For as long as I can remember I’ve had sexual fantasies about women. Even as a teenage virgin I would fantasize about lesbian sex, or threesomes with a girl and a guy. They were hot, but I never labelled myself as bisexual. Mainly, despite my many fantasies, the occasional flirtation with gay girls, and a couple of drunken kisses with my friends, I had never been even close to being with a woman.
Did I Miss Out?
I got into a long-term relationship with a guy when I was 21. I had no idea that when I met him that I would end up marrying him. And that those few years before I met him would be all the time I had to experiment. Had I missed out? Should I have had more sex with men, been with a girl, maybe had a threesome before I settled down? Maybe so.
The fantasies didn’t stop just because I was married, but it wasn’t something I dwelled on or really talked about with anyone. Maybe in a healthier relationship it could have been something we discussed, and it could have been hot to experiment together. But that wasn’t an option for us. I know he would have been shocked and would not have reacted well if I told him I wanted to experiment with girls, or even have a threesome which for many guys would be their number 1 fantasy.
No-One Knows I’m A Lesbian
When a friend picked out a T-shirt for me when out shopping with the slogan ‘No one knows I’m a lesbian’ I found it funny. How did she know? Maybe she just sensed it.
My marriage fell apart in my early thirties. And I finally found myself free to do whatever I wanted again. I could see who I wanted, have sex with who I wanted, and I felt liberated. However, when I started dating again it was still only with men. I would occasionally switch the settings on tinder to show me both men and women, and I would look at the profiles of girls near me. But I didn’t have the confidence to swipe right.

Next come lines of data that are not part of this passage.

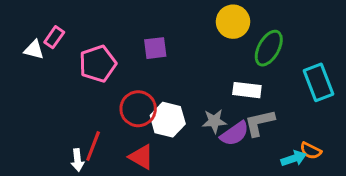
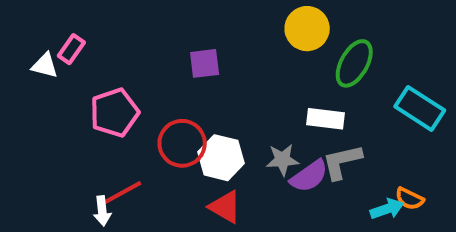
pink pentagon: (98, 64) -> (114, 113), moved
cyan rectangle: (318, 82) -> (420, 108), turned -36
red line: (93, 146) -> (123, 192), turned 40
red triangle: (141, 157) -> (225, 207), moved

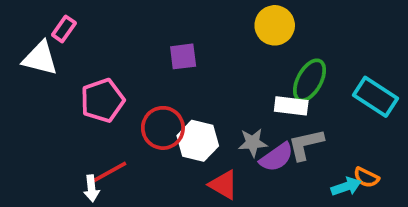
pink rectangle: (71, 49) -> (64, 29), moved
green ellipse: (354, 63) -> (309, 80), moved
white triangle: (45, 65) -> (40, 58), size x1.5
red triangle: (225, 207) -> (223, 185), moved

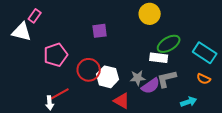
green ellipse: (309, 80) -> (169, 44), turned 30
orange semicircle: (366, 177) -> (204, 79), moved

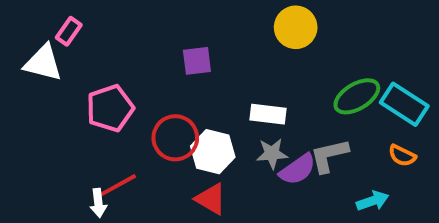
green ellipse: (169, 44) -> (357, 96), moved
white rectangle: (159, 58) -> (268, 114), moved
red triangle: (122, 101) -> (211, 199), moved

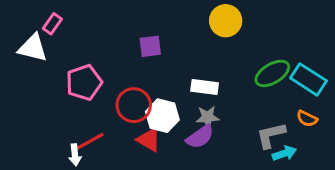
gray L-shape: (329, 156) -> (271, 135), moved
purple semicircle: (298, 169) -> (200, 137), moved
red triangle: (211, 199) -> (149, 140), moved

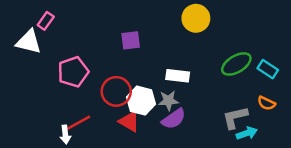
cyan rectangle: (308, 79) -> (268, 69), size x0.7
gray star: (208, 117) -> (168, 101), moved

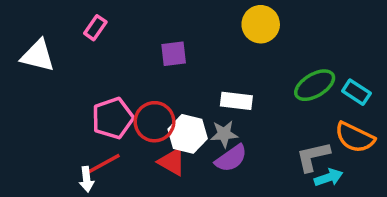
pink rectangle: (46, 21) -> (95, 28), moved
pink pentagon: (73, 72) -> (113, 118), moved
orange semicircle: (266, 103) -> (355, 137), size x1.6

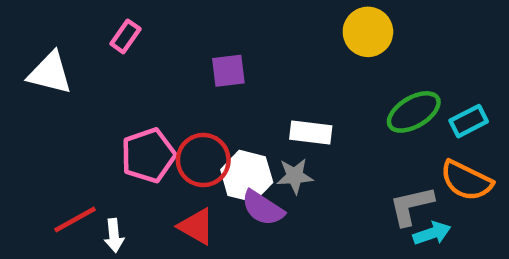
yellow circle: (261, 24) -> (368, 32), moved
cyan rectangle: (356, 92) -> (469, 121), turned -60
purple semicircle: (231, 158) -> (263, 208), moved, turned 68
red triangle: (172, 162) -> (196, 226), moved
red line: (104, 163) -> (75, 219), moved

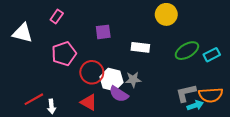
white rectangle: (311, 133) -> (140, 47), moved
pink pentagon: (148, 155) -> (64, 54), moved
orange semicircle: (466, 181) -> (211, 95), moved, turned -30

I guess I was nervous. As a teenager I was very shy and pretty useless around men. Most of my sexual experiences had been awkward or I was drunk. But now I was much more confident in myself, and having plenty of great sex with men. With women I felt like I was starting over. Would I do it right? Would I like the taste of pussy? Would they be able to tell I’d never done it before? And for a while I suppose I found it easier to stick to what I knew I was good at.
I was tempted by offers of threesomes by kinky couples, but never quite had the courage to go through with it. I would go to gay bars with friends, and chat away to queer girls, some of whom were in open relationships with guys, and their lifestyle appealed to me. But nothing sexual ever happened. I began to wonder if I was just bi-curious and if I would ever actually have to confidence to just go for it.
Am I Bisexual? Butterflies In My Stomach
I’d been single about 18 months by the time I eventually matched with any girls on tinder. Just as with guys, I would chat a bit but often nothing would come from it. When I finally set up a meeting with Sarah in a cocktail bar, I got butterflies in my stomach. I was really doing this.
Sarah seemed the perfect match for me. She was bi-sexual and in a relationship with a guy. But he was cool with her seeing women. I was hesitant to date girls who wanted a relationship as I wasn’t sure what I wanted and didn’t want to lead anyone on. I had no idea what was in store for our first date, but I shaved everything, just in case!
I waited nervously in the bar, I’d bought her a drink, she was late. I wondered for a minute if I was going to be stood up. But 20 minutes later she rushed through the doors flustered and apologizing. She was cute. The conversation seemed to flow, and it was nice. I was quite new in town and hadn’t many girlfriends. If anything, hopefully I could just make a friend. I wasn’t sure exactly how to tell if she fancied me, or how this could progress to something else. But when she leaned over and brushed my hair out of my face and tucked it behind my ear, I felt a little rush of chemistry.
Hookup in the Ladies Bathroom
Shortly after she said she needed the toilet and asked if I wanted to go with her. I wasn’t sure if she just wanted some girly company or if she had something naughtier in mind. But I agreed. The bar was fancy and the toilets were downstairs in the basement. Dark, and beautifully styled, with flowers between the washbasins, it wasn’t the usual gross public restroom you encounter, it was quite sexy. I could tell by now that she definitely was into me, and after 3 or 4 drinks I was relaxed enough to just got for it.
Once the restroom was empty, she kissed me. It felt strange kissing someone so much shorter than me! It was a great kiss, and I kissed her back pushing her up against the washbasins. But then she took charge and took my hand, taking me into one of the stalls and locking the door. She told me to sit, which I did, and she pulled down my panties…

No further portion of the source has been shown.